▸ **Your objective**
Scan the records that follow, and whenever a line has the word "were", copy it.

▸ **Extracted records**

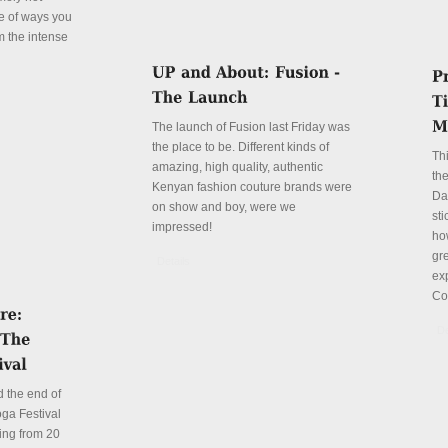
le of ways you
m the intense
The launch of Fusion last Friday was
the place to be. Different kinds of
Th
amazing, high quality, authentic
the
Kenyan fashion couture brands were
Da
on show and boy, were we
sti
impressed!
ho
gre
Details
ex
Co
De
 the end of
ga Festival
ing from 20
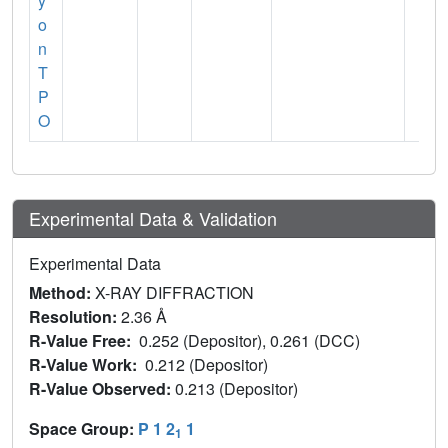
y
o
n
T
P
O
Experimental Data & Validation
Experimental Data
Method:
X-RAY DIFFRACTION
Resolution:
2.36 Å
R-Value Free:
0.252 (Depositor), 0.261 (DCC)
R-Value Work:
0.212 (Depositor)
R-Value Observed:
0.213 (Depositor)
Space Group:
P 1 2
1
1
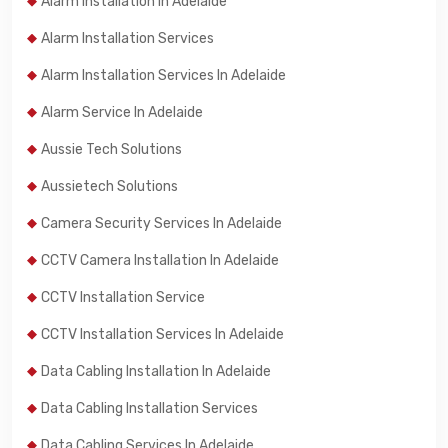
Alarm Installation In Adelaide
Alarm Installation Services
Alarm Installation Services In Adelaide
Alarm Service In Adelaide
Aussie Tech Solutions
Aussietech Solutions
Camera Security Services In Adelaide
CCTV Camera Installation In Adelaide
CCTV Installation Service
CCTV Installation Services In Adelaide
Data Cabling Installation In Adelaide
Data Cabling Installation Services
Data Cabling Services In Adelaide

▸ **Solution to this problem**
Kenyan fashion couture brands were
on show and boy, were we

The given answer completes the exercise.